By Diana Francis, Open Democracy, 10 December 2009
By Diana Francis, Open Democracy, 10 December 2009
Quilts I knew about, but what were arpilleras? I put my question to the exhibition’s curator, Roberta Bacic. She explained that they are images created on a backing of hessian from old sacks, the bright and sombre forms sown onto it being fashioned from the remnants of worn-out clothing.
The exhibition is visually striking and beautiful. It is also political, the works being created to communicate vital messages.
Eight of these arpilleras come from Chile, Roberta’s home country, where she was a member of the National Reparation and Reconciliation Corporation which was established as a follow up to the Truth Commission to investigate the atrocities of Augusto Pinochet’s bloody dictatorship in the 1970s. In her work, she interviewed many women whose relatives had been the victims of kidnap, torture and extra-judicial killing. Five of the arpilleras, all of them anonymous, were made during that period, in workshops that gave them a space to share their suffering and resistance and a way of giving visual expression to them and making known what had been done. They also enabled them to earn a little money from the sale of their work.
The impact of these images is powerful, their life-affirming vibrancy contrasting with the grief and anger of their messages and combining with
Very different is an arpillera entitled Dancing cueca alone, in design reminiscent of a Toulouse Lautrec poster and in content deeply poignant and dignified, speaking of death and life together. I find it almost unbearably touching. Another, entitled Homage to the fallen ones, shows the still bright homes they have left behind, while Peace, Justice, Freedom. depicts mountains, radiant sun and colourful buildings but also women protesting in front of a police car and giving out leaflets, and the road and ground are each made from the clothes of a disappeared person.
There are several quilts from Ireland, where quilting was used as a focus for bringing women together across the divide, helping them to begin to deal with the past and rebuild their sense of commonality. One piece of work hanging here, the Northern Ireland Peace Quilt, was made by Women Together. It consists of sixteen very varied panels on a black background, with the words justice, equality, solidarity and peace around the edges. These words combine with the variety of positive images and the bright colour contrasts to create a mood of hope. But the peace is under renewed threat and Sonia Copeland’s arpillera, with women demonstrating in from of Belfast City Hall, calls for No going back.
Three others have been made by Irene MacWilliam, whose compositions are striking and whose colours are dramatic, with different shades of red predominating. Perhaps the most powerful is Common loss: 3000+ dead between 1969 and 1994. It measures 1.5 by 2.3 metres and is arranged in four panels. Each is composed of tiny pieces of red cloth, massed together but at the same time all clearly individual and different. Each piece of cloth represents one of the people who were killed in ‘The Troubles’, according to the figure given by the police at that time.

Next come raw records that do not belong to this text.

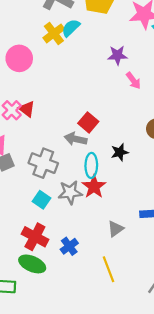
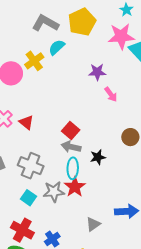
yellow cross: (54, 33) -> (34, 61), moved
red triangle: (27, 109) -> (26, 122), moved
gray arrow: (76, 139) -> (71, 147), moved

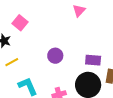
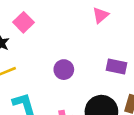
purple rectangle: (93, 60) -> (116, 67), moved

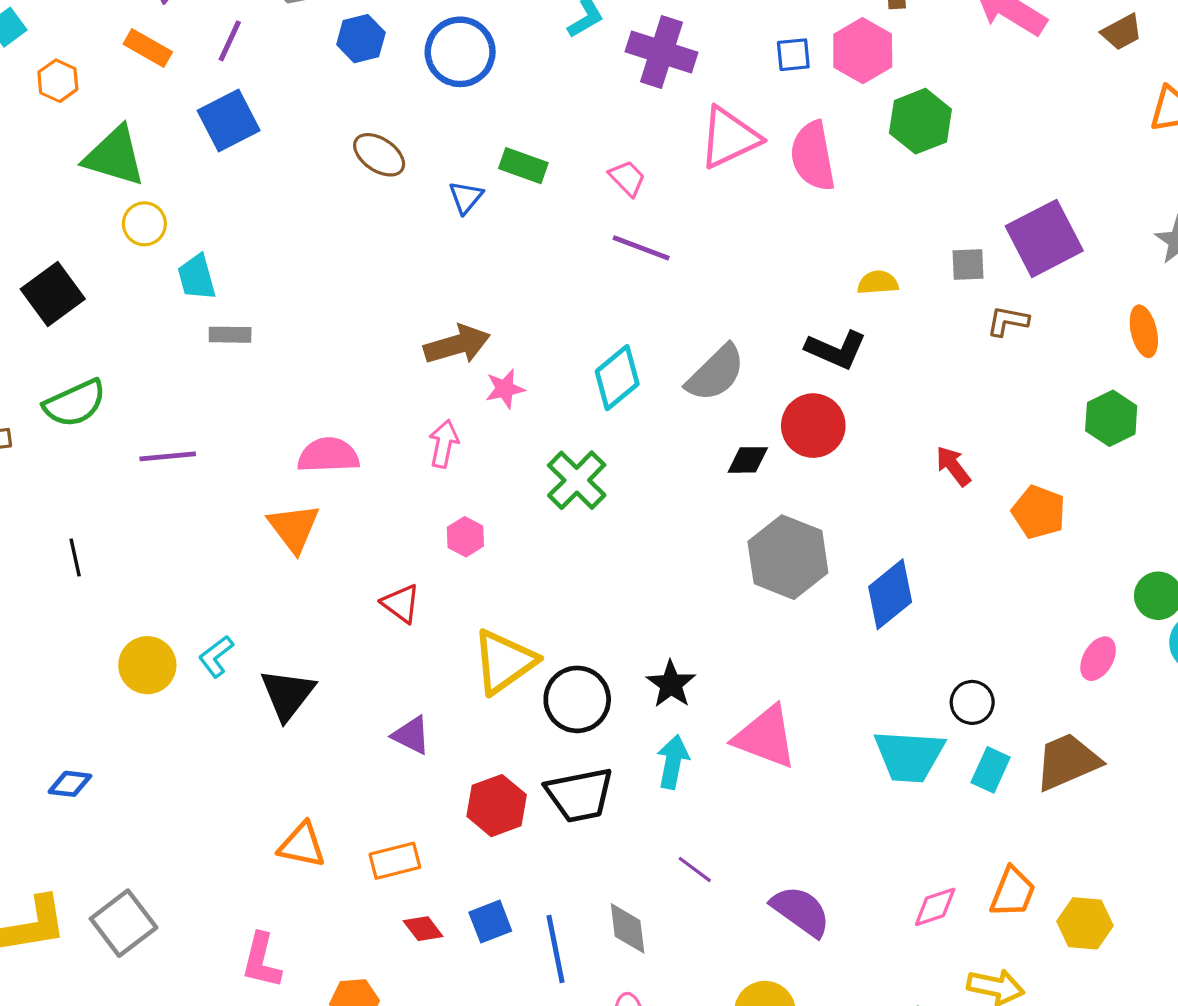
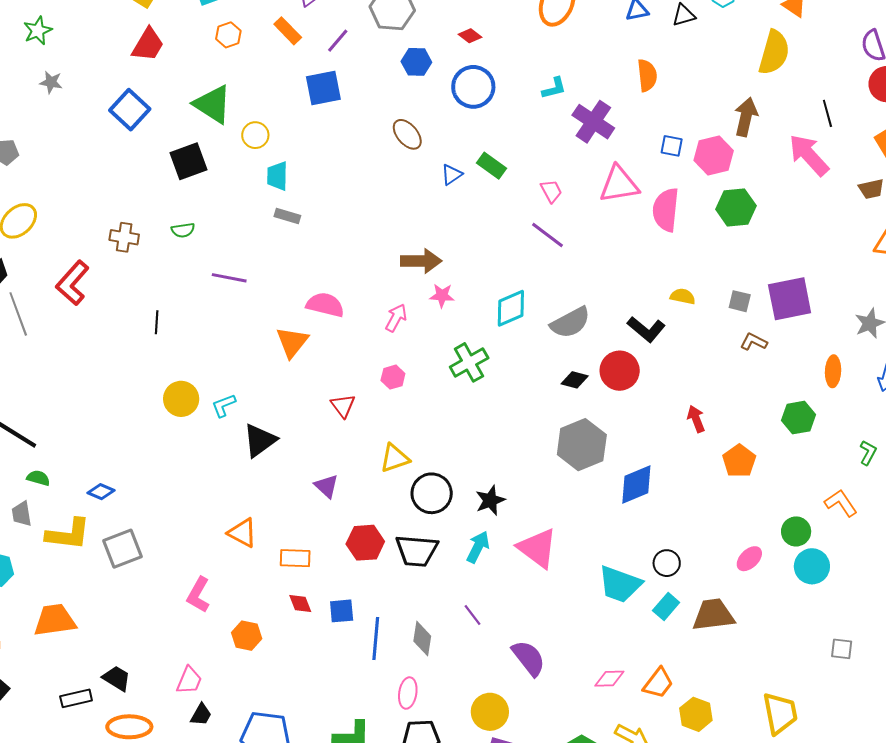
green triangle: (115, 156) -> (213, 104), moved
green semicircle: (75, 403) -> (183, 230), size x0.6
yellow triangle: (504, 662) -> (395, 458), size x0.7
blue diamond: (70, 784) -> (101, 492), moved

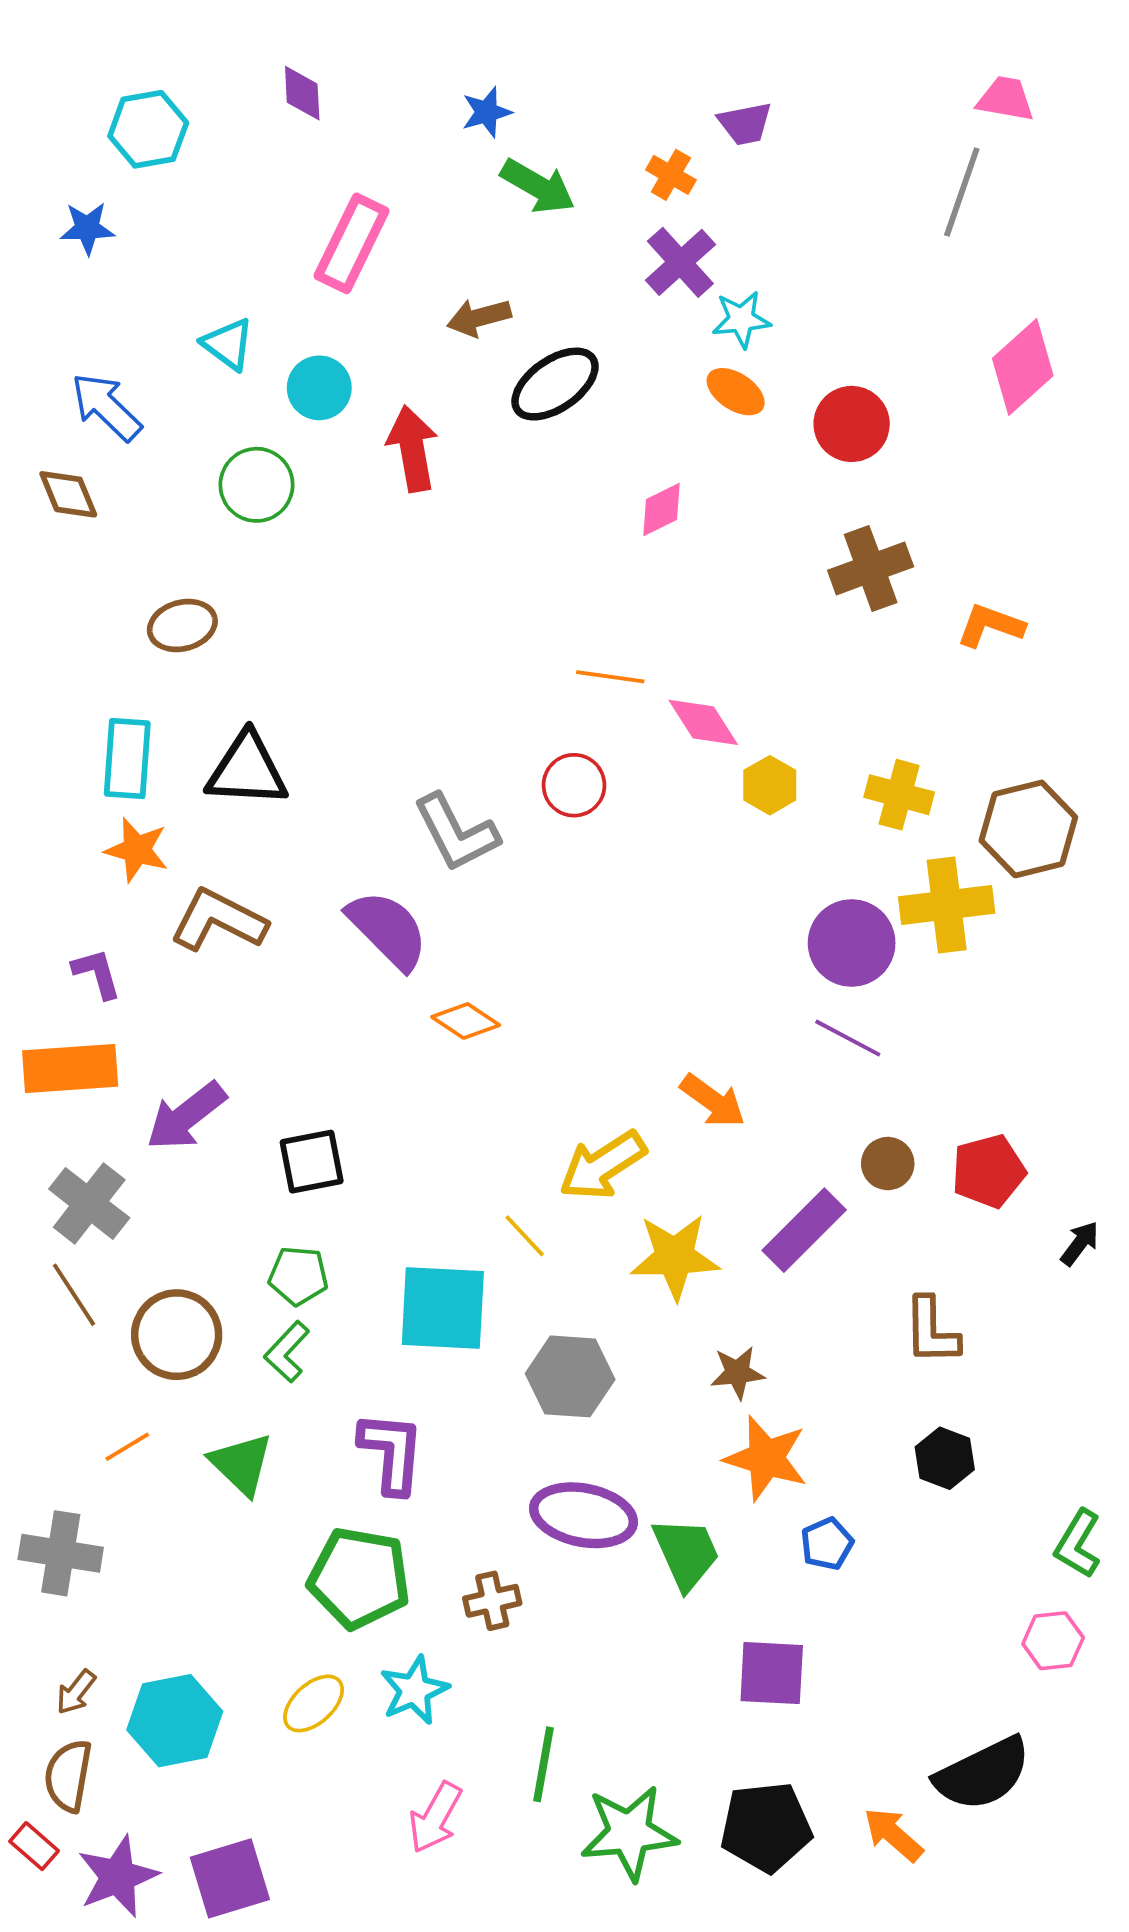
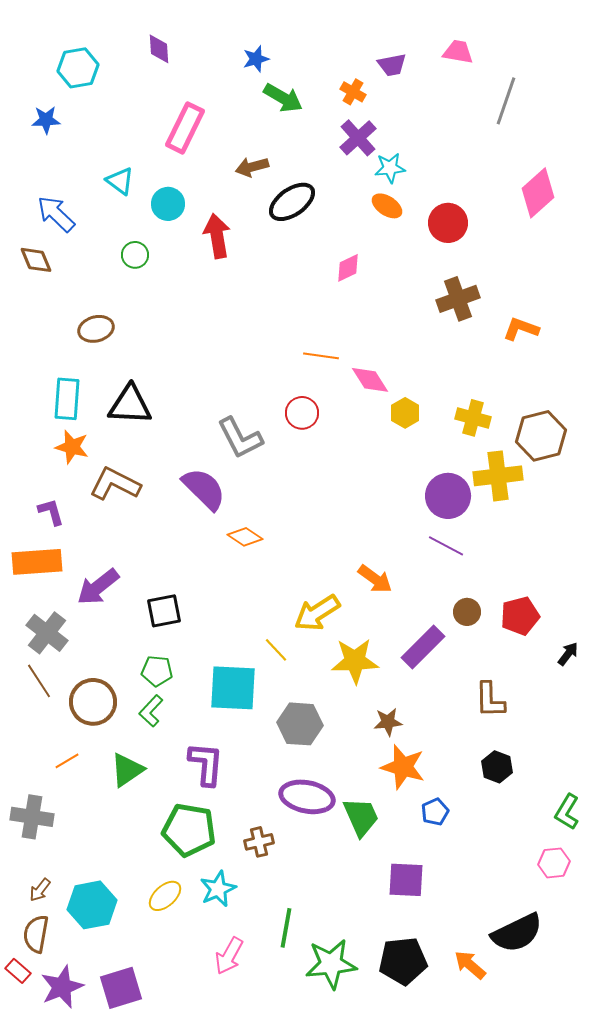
pink trapezoid: (1006, 99) -> (458, 52), moved
green circle: (257, 485) -> (135, 255), size x0.7
green triangle: (241, 1464) -> (127, 770), turned 42

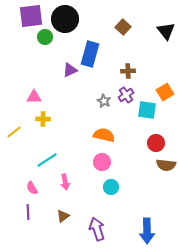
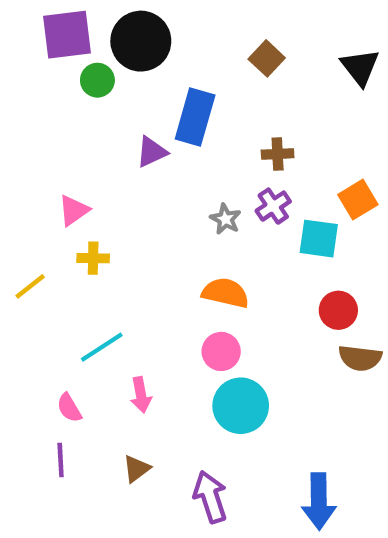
pink triangle: (34, 97) -> (74, 210), turned -35
cyan circle: (111, 187) -> (241, 406), size x1.6

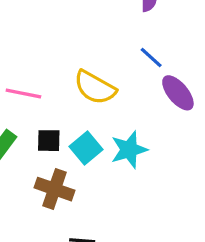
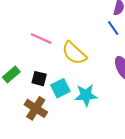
blue line: (151, 57) -> (113, 28), moved
pink line: (23, 93) -> (41, 39), moved

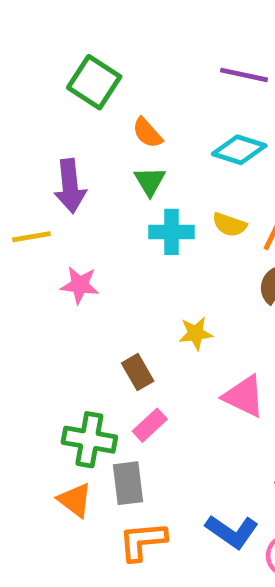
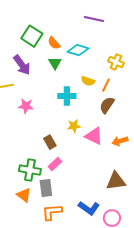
green square: (94, 82) -> (32, 36), moved
cyan diamond: (239, 150) -> (78, 50), moved
purple arrow: (70, 186) -> (22, 65), turned -30
cyan cross: (172, 232) -> (67, 96), moved
pink triangle: (244, 396) -> (94, 136), moved

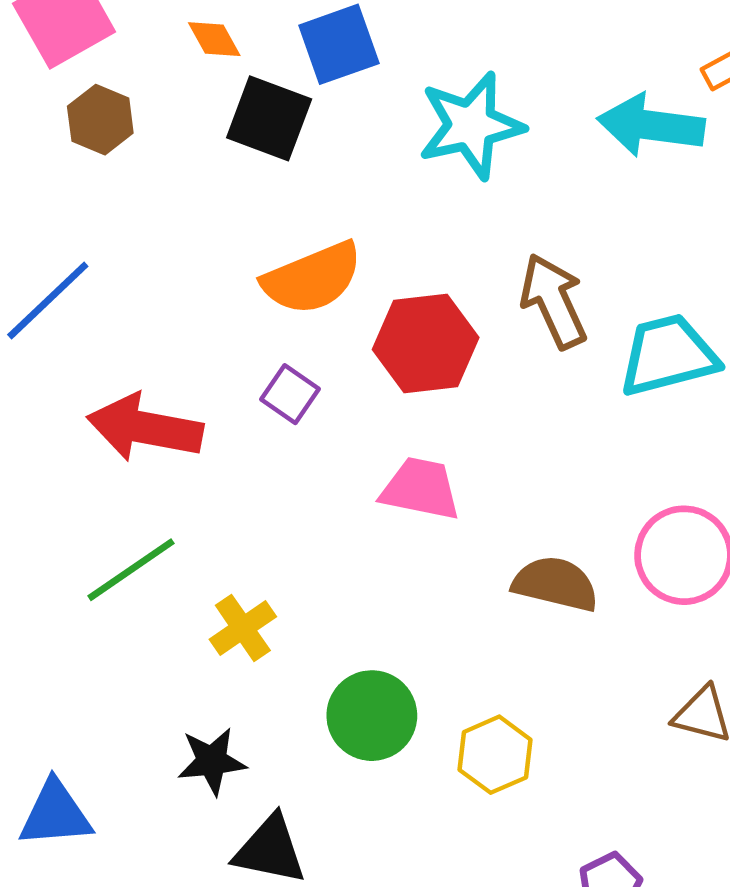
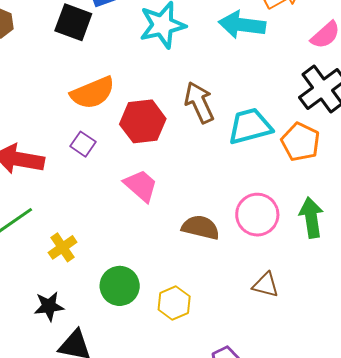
pink trapezoid: (420, 489) -> (141, 186), turned 30

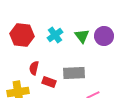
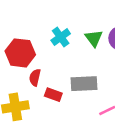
red hexagon: (22, 35) -> (20, 53), moved

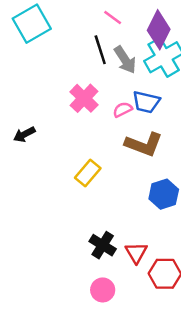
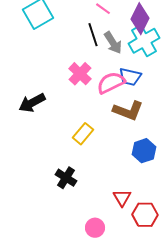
pink semicircle: (123, 110) -> (111, 83), size x1.8
black arrow: (24, 134) -> (32, 103), size x1.5
black cross: (103, 245) -> (66, 178), moved

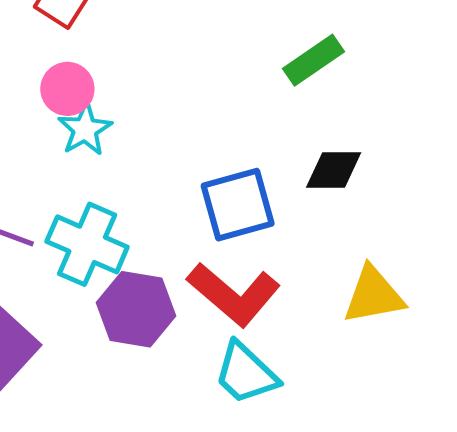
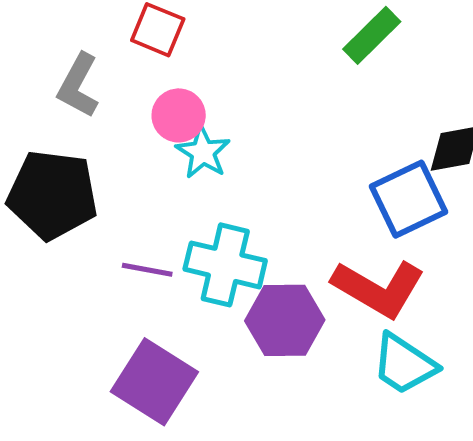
green rectangle: (314, 60) -> (372, 35), moved
blue square: (238, 205) -> (408, 199), moved

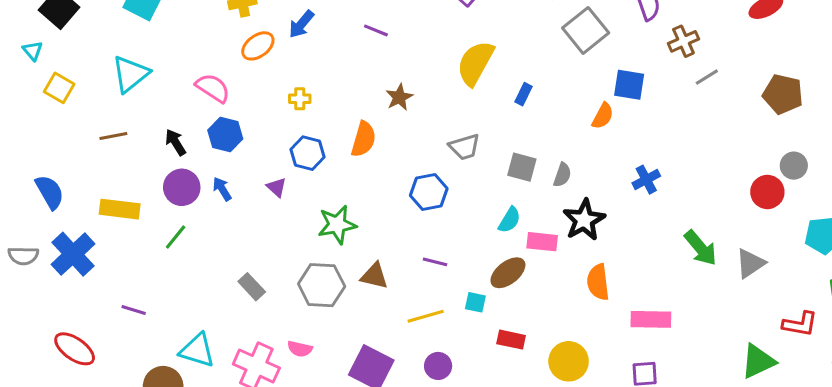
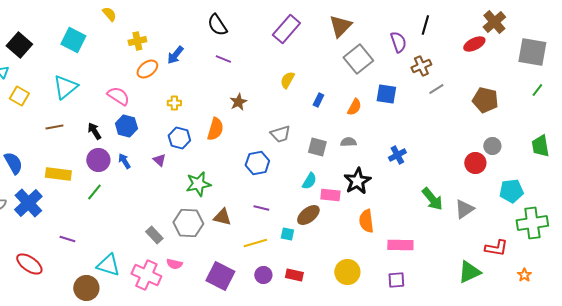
yellow semicircle: (475, 63) -> (287, 80), size x0.6
orange semicircle: (603, 116) -> (354, 107), moved
gray semicircle: (562, 175) -> (348, 142), moved, turned -112
gray rectangle: (252, 287) -> (154, 235), moved
red rectangle: (511, 340) -> (294, 275), moved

Helen Heron, also from Ireland, has contributed a small quilt called Walking to death. A small group of soldiers, whose blank faces make them representative of many others, are heading for the front in World War One, oblivious to their fate, which is indicted by the glowing red poppies that are scattered in the foreground. Although the images in this exhibition are mostly of women and have been made by women, the suffering and victimhood of men are also present and the grief expressed is for their loss, too.
I sit and talk with Roberta. In our circle is an English woman, who is sewing as we speak. She was so moved by an exhibition of arpilleras in Cambridge that she had also begun to make arpilleras, addressing the experiences of her own life. One of them, Reflections on violence, very much in the style of the Chilean works and skilful in its detail, hangs in this exhibition. It depicts the Free Tibet protest against the carrying of the Olympic Torch through London on its way to Beijing, and the response of British police and Chinese security personnel.
Also in our little group is Heidi Drahota from Germany, whose dramatic embroidered felt hanging, entitled Cast lead, is situated near the door and arrests the attention of all who enter. She explains that it was her response to Operation Cast Lead, the recent Israeli Military offensive against Gaza, in which defenceless people, many of them women and children, fled for safety into schools and other public buildings and were killed or injured there. For me the hanging threads represent the rain of metal and explosives. The grey forms beneath suggest the destruction of buildings and the red below evokes fire and human carnage.
As we talk, a group of schoolgirls comes in from the street with their teacher. They sit on the floor and Sue Gilmurray, chair of the Movement for the Abolition of War, speaks to them and sings, holding them in rapt attention. Roberta then takes them round the exhibition, engaging them in animated conversation, as I slip out and head for home.
This exhibition was shocking, saddening and exhilarating. For me it was a rallying call to renewed commitment: to say no to violence, public and private, on any scale; to work for the abolition of war and to transform the culture of violence in which women are objectified and subjugated. It also strengthened my awareness of the circles of women’s solidarity that encompass the globe and their resilience and power. This is what Roberta told me: that at the heart of the exhibition was the idea of solidarity and that its purpose, and the goal of each of its artists, was not to provoke compassion but to subvert the system of violence and stimulate change. Amen to that.